Economically, ABVD is basically free. We charge for chemotherapy administration; the drugs have been around forever. A+AVD costs about $250,000 annually. As such, one has to look at the program carefully to determine which patients should receive which treatments. I give A+AVD to about 40% of my patients with stage III and stage IV disease.There was a phase II study in which investigators combined nivolumab with AVD and showed that the majority of patients did well by achieving remission. At a short-term follow-up, it seems as though everyone is doing OK. There is also going to be the Intergroup study, which is opening at the end of next month. We will anticipate this at Sylvester Comprehensive Cancer Center.In general, it is important to remember that early-stage Hodgkin lymphoma is more common than advanced-stage disease. Early-stage disease happens in about 55% of patients. I like to divide Hodgkin lymphoma into 5 silos. We divide them into [several stages]: favorable early stage, unfavorable early stage, unfavorable early stage without tumor bulk, unfavorable early stage with tumor bulk, favorable advanced stage, and unfavorable advanced stage. Luckily for the patients, the least favorable subgroups are the most uncommon. The 2 most common are unfavorable early stage without tumor bulk and favorable advanced-stage disease.

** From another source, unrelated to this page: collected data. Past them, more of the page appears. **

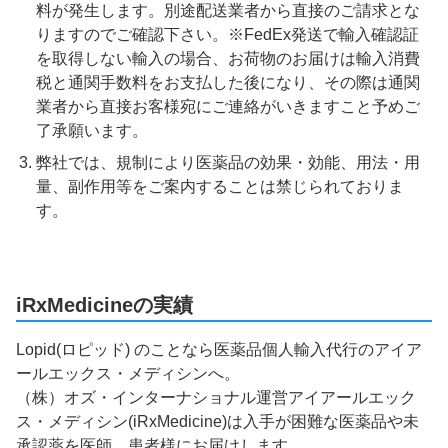
料が発生します。別途配送業者から直接のご請求とな
りますのでご確認下さい。※FedEx発送で輸入確認証
を取得しない輸入の場合、お荷物のお届けは輸入消費
税と通関手数料をお支払した後になり、その際は通関
業者から直接お客様宛にご連絡がいきますこと予めご
了承願います。
弊社では、規制により医薬品の効果・効能、用法・用
量、副作用等をご案内することは禁じられておりま
す。
iRxMedicineの実績
Lopid(ロピッド) のことなら医薬品個人輸入代行のアイア
ールエックス・メディシンへ。
（株）オズ・インターナショナル運営アイアールエック
ス・メディシン(iRxMedicine)は入手が困難な医薬品や未
承認薬を医師、患者様にお届けします。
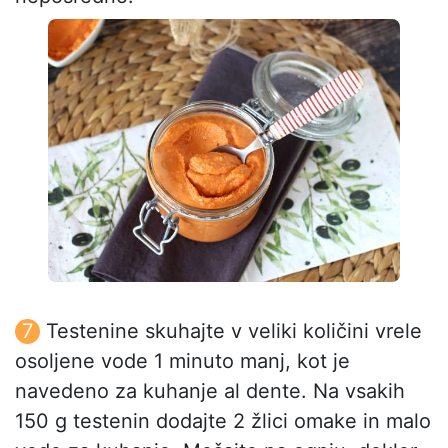
Testenine skuhajte v veliki količini vrele
osoljene vode 1 minuto manj, kot je
navedeno za kuhanje al dente. Na vsakih
150 g testenin dodajte 2 žlici omake in malo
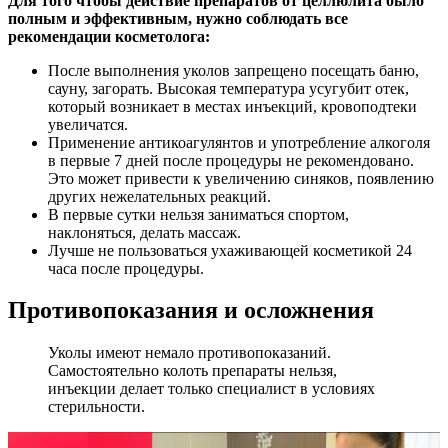
Для того чтобы действие препаратов от целлюлита было
полным и эффективным, нужно соблюдать все
рекомендации косметолога:
После выполнения уколов запрещено посещать баню,
сауну, загорать. Высокая температура усугубит отек,
который возникает в местах инъекций, кровоподтеки
увеличатся.
Применение антикоагулянтов и употребление алкоголя
в первые 7 дней после процедуры не рекомендовано.
Это может привести к увеличению синяков, появлению
других нежелательных реакций.
В первые сутки нельзя заниматься спортом,
наклоняться, делать массаж.
Лучше не пользоваться ухаживающей косметикой 24
часа после процедуры.
Противопоказания и осложнения
Уколы имеют немало противопоказаний.
Самостоятельно колоть препараты нельзя,
инъекции делает только специалист в условиях
стерильности.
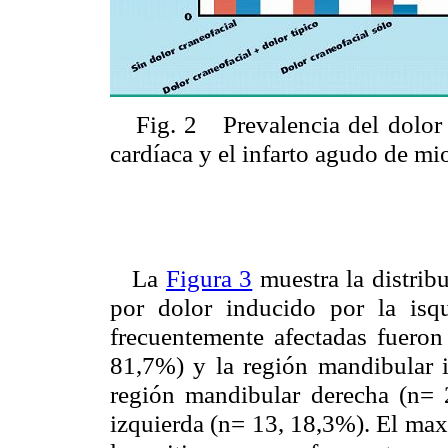
Fig. 2 Prevalencia del dolor 
cardíaca y el infarto agudo de mi
La
Figura 3
muestra la distribu
por dolor inducido por la isq
frecuentemente afectadas fueron 
81,7%) y la región mandibular i
región mandibular derecha (n= 
izquierda (n= 13, 18,3%). El maxi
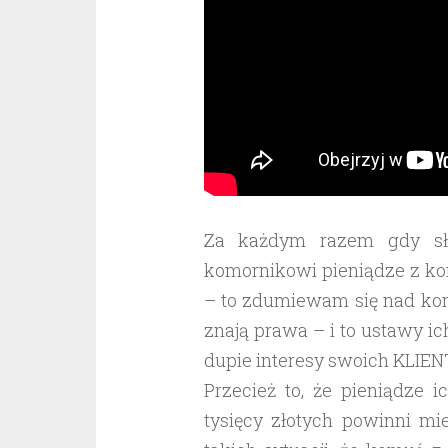
Za każdym razem gdy sły
komornikowi pieniądze z kon
– to zdumiewam się nad kon
znają prawa – i to ustawy i
dupie interesy swoich KLIE
Przecież to, że pieniądze 
tysięcy złotych powinni m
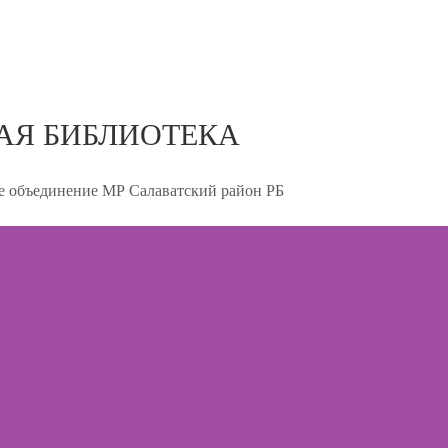
АЯ БИБЛИОТЕКА
 объединение МР Салаватский район РБ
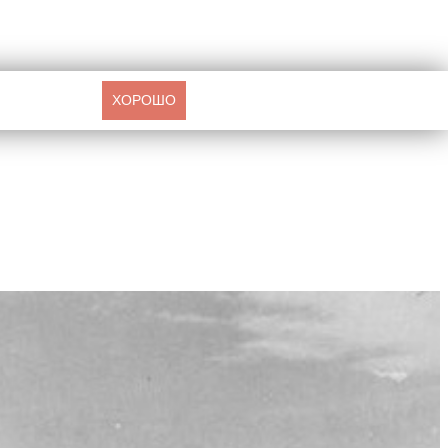
ХОРОШО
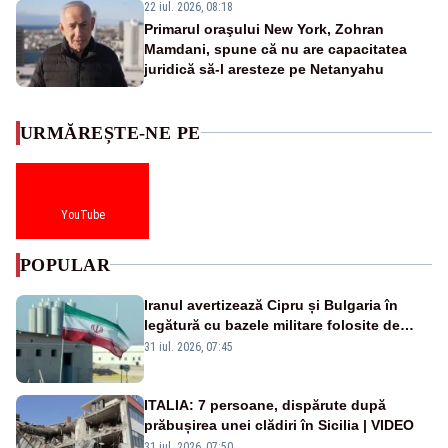
22 iul. 2026, 08:18
Primarul oraşului New York, Zohran
Mamdani, spune că nu are capacitatea
juridică să-l aresteze pe Netanyahu
URMĂREȘTE-NE PE
YouTube
POPULAR
Iranul avertizează Cipru și Bulgaria în
legătură cu bazele militare folosite de
SUA
31 iul. 2026, 07:45
ITALIA: 7 persoane, dispărute după
prăbușirea unei clădiri în Sicilia | VIDEO
31 iul. 2026, 07:50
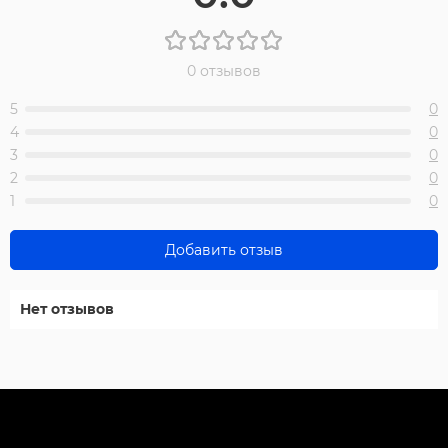
0 отзывов
5
0
4
0
3
0
2
0
1
0
Добавить отзыв
Нет отзывов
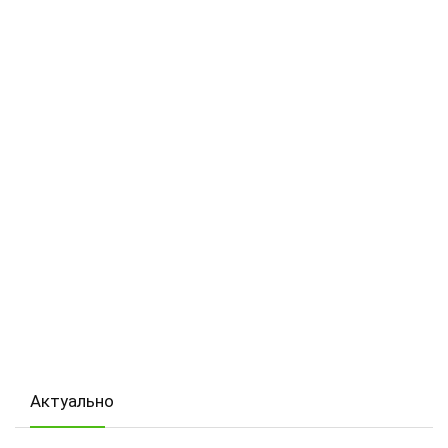
Актуально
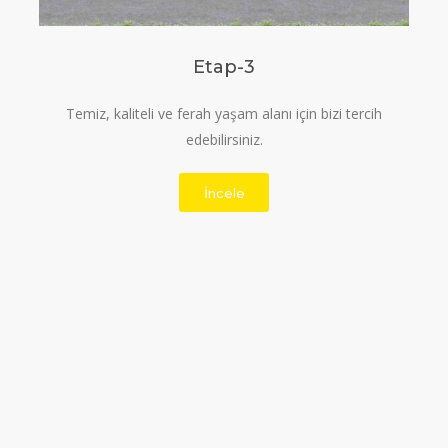
Etap-3
Temiz, kaliteli ve ferah yaşam alanı için bizi tercih
edebilirsiniz.
İncele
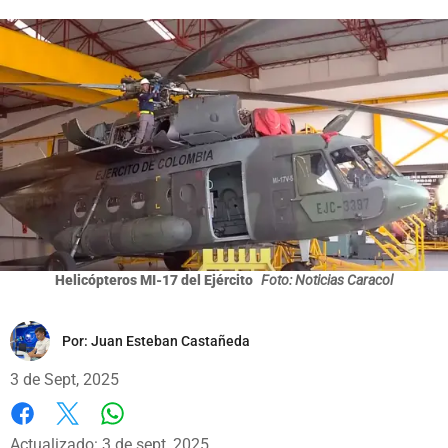
Helicópteros MI-17 del Ejército
Foto: Noticias Caracol
Por:
Juan Esteban Castañeda
3 de Sept, 2025
Whatsapp
Facebook
X
Actualizado: 3 de sept, 2025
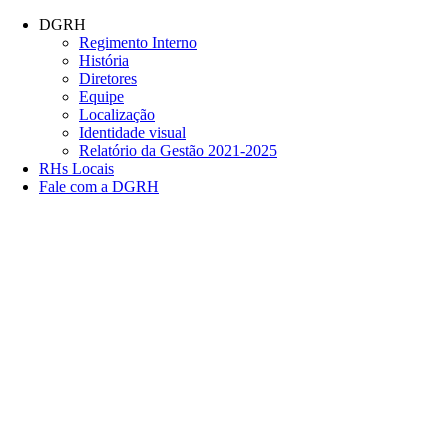
Conteúdo principal
Menu principal
Rodapé
DGRH
Regimento Interno
História
Diretores
Equipe
Localização
Identidade visual
Relatório da Gestão 2021-2025
RHs Locais
Fale com a DGRH
Link para o Facebook
Link para o Twitter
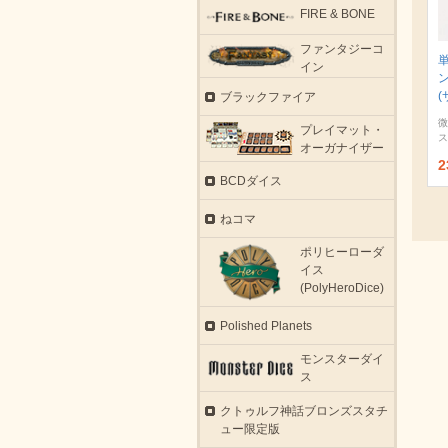
FIRE & BONE
ファンタジーコ
イン
(
ブラックファイア
微
プレイマット・
ス
オーガナイザー
2
BCDダイス
ねコマ
ポリヒーローダ
イス
(PolyHeroDice)
Polished Planets
モンスターダイ
ス
クトゥルフ神話ブロンズスタチ
ュー限定版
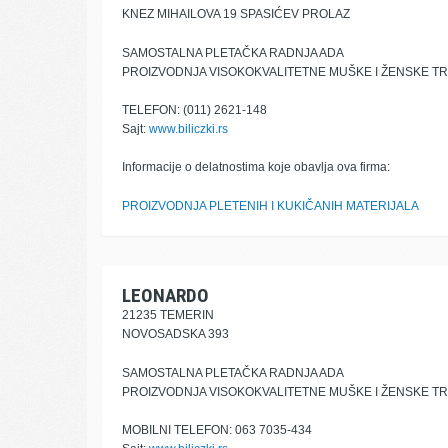
KNEZ MIHAILOVA 19 SPASIĆEV PROLAZ
SAMOSTALNA PLETAČKA RADNJA ADA
PROIZVODNJA VISOKOKVALITETNE MUŠKE I ŽENSKE TR
TELEFON: (011) 2621-148
Sajt:
www.biliczki.rs
Informacije o delatnostima koje obavlja ova firma:
PROIZVODNJA PLETENIH I KUKIČANIH MATERIJALA
LEONARDO
21235 TEMERIN
NOVOSADSKA 393
SAMOSTALNA PLETAČKA RADNJA ADA
PROIZVODNJA VISOKOKVALITETNE MUŠKE I ŽENSKE TR
MOBILNI TELEFON: 063 7035-434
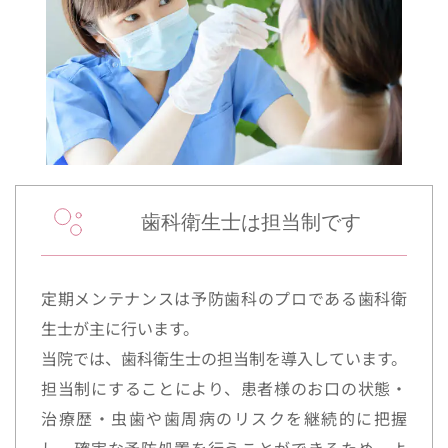
歯科衛生士は担当制です
定期メンテナンスは予防歯科のプロである歯科衛
生士が主に行います。
当院では、歯科衛生士の担当制を導入しています。
担当制にすることにより、患者様のお口の状態・
治療歴・虫歯や歯周病のリスクを継続的に把握
し、確実な予防処置を行うことができるため、よ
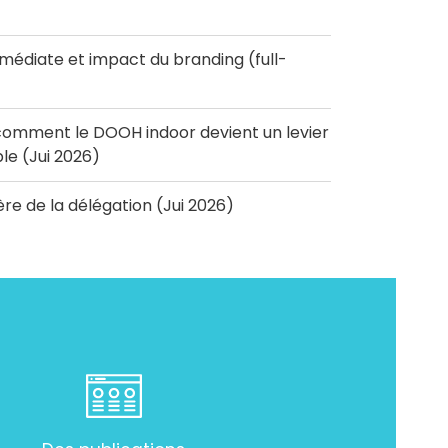
diate et impact du branding (full-
omment le DOOH indoor devient un levier
e (Jui 2026)
'ère de la délégation (Jui 2026)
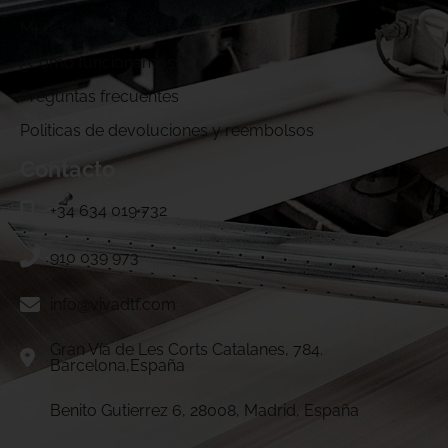
Muestras DTF
¿Cómo funcionamos?
Preguntas frecuentes
Politicas de devoluciones y reembolsos
Contacto
+34 634 019 732
910 039 973
info@vivadtf.com
Gran Vía de Les Corts Catalanes, 784.
Barcelona,España
Benito Gutierrez 6, 28008, Madrid, España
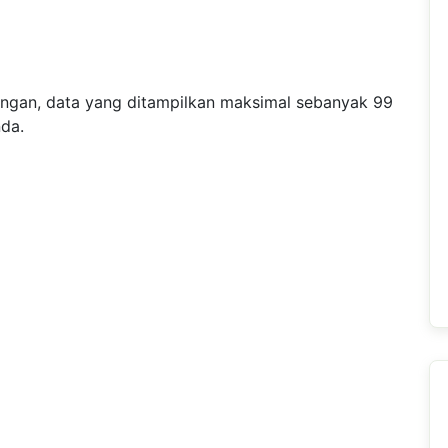
angan, data yang ditampilkan maksimal sebanyak 99
nda.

What we try to do is to treat appropriately based on whatever silo they fall into, whether that is standard therapy or an emerging option in a research program. The aforementioned study of nivolumab plus AVD will likely be for patients with moderately unfavorable and unfavorable advanced-stage Hodgkin lymphoma.
Connors JM, Jurczak W, Straus DJ, et al. Brentuximab vedotin plus doxorubicin, vinblastine, dacarbazine (A+AVD) as frontline therapy demonstrates superior modified progression-free survival versus ABVD in patients with previously untreated stage III Hodgkin lymphoma (HL): the phase 3 Echelon-1 study. Blood. 2017;130(6). bloodjournal.org/content/130/Suppl_1/6.